Ow with a C. (Repaired)
How can you tell a milkmaid?
She’s the one with the prominent dairy air.
The textbook for students studying a cow’s digestive system cud be known as “Graze Anatomy.’
Cows who generally graze on the hillside might produce more lean beef.
You might allow your beef cows to graze in a field of marijuana field but it’s a high steaks game.
I herd about a rancher who lost all his cows and had to sell his luxury car. Due to his cattle lack he lost his Cadillac.
What do you call a non producing dairy cow? A milk dud
Why do mathematicians make good ranchers? They know how to roundup
Where are all the castrated male bovines kept? Could someone steer me in the right direction?

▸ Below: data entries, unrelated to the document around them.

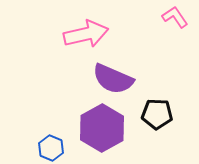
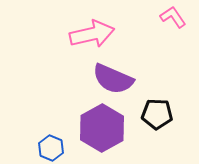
pink L-shape: moved 2 px left
pink arrow: moved 6 px right
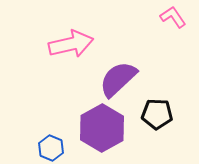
pink arrow: moved 21 px left, 10 px down
purple semicircle: moved 5 px right; rotated 114 degrees clockwise
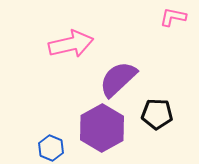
pink L-shape: rotated 44 degrees counterclockwise
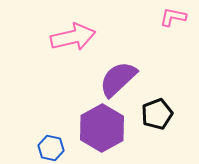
pink arrow: moved 2 px right, 7 px up
black pentagon: rotated 24 degrees counterclockwise
blue hexagon: rotated 10 degrees counterclockwise
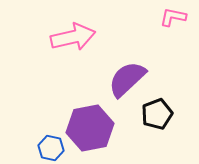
purple semicircle: moved 9 px right
purple hexagon: moved 12 px left; rotated 18 degrees clockwise
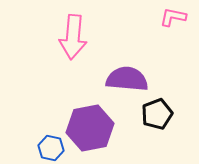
pink arrow: rotated 108 degrees clockwise
purple semicircle: rotated 48 degrees clockwise
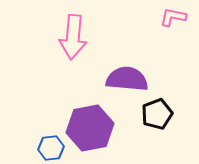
blue hexagon: rotated 20 degrees counterclockwise
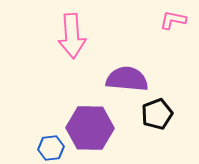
pink L-shape: moved 3 px down
pink arrow: moved 1 px left, 1 px up; rotated 9 degrees counterclockwise
purple hexagon: rotated 12 degrees clockwise
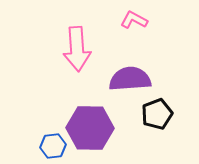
pink L-shape: moved 39 px left; rotated 16 degrees clockwise
pink arrow: moved 5 px right, 13 px down
purple semicircle: moved 3 px right; rotated 9 degrees counterclockwise
blue hexagon: moved 2 px right, 2 px up
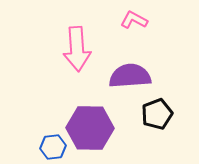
purple semicircle: moved 3 px up
blue hexagon: moved 1 px down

Cows seeking to socialize seek each other out by using a phone app. “Bovine my friends.”
I recently saw a docu-brahma on TV about a trio of crime fighting female cows. They called themselves “Charolais Angels.”
Cows living in crowded college dorms generally have to put up with a ruminate.
If you have more than two cows, you might be a rancher. (Perhaps you’ve herd?)
Didja hear about the failed rancher whose cows couldn’t get pregnant? He was a cattle barren.
Cowabunga! That’s quite a cattle-list. But ruminate on this: To err is human; to make cattle puns, bovine.
By the way, who’s cow speaks Russian? Ma’s cow.
And what goes “Oom, oom, oom?” A cow walking backward.
On Apr 23, 2020, at 8:48 AM, Lars Hanson <parkersan2001@...> wrote:
A lusty cow is greedy, emphasizing bull longings over other things.
That lusty cow found her beau fine.
What do you call yellow cattle:
Why do cows have hooves instead of feet? –- Because they lactose.
A cow that is no longer pregnant is decaffeinated.
What do you call a cow that gets everything she wants? -- spoiled milk
What’s goes “Ooooooo”? A cow with a speech impediment.